Exercise instructions: Output exactly the lines that run from the line with "ны на вид и довольно содержательны за" to the end of the material, both ends included, and no other lines.

Extracted data:
_ _ _ _ _ _ _
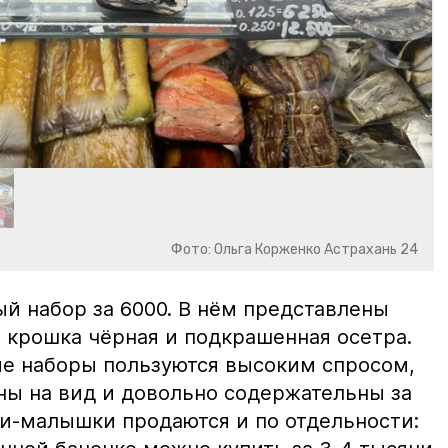
Фото: Ольга Корженко Астрахань 24
й набор за 6000. В нём представлены
 крошка чёрная и подкрашенная осетра.
ие наборы пользуются высоким спросом,
ны на вид и довольно содержательны за
ки-малышки продаются и по отдельности:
_ _ _ _ _ _ _
Exercise response:
ны на вид и довольно содержательны за
ки-малышки продаются и по отдельности:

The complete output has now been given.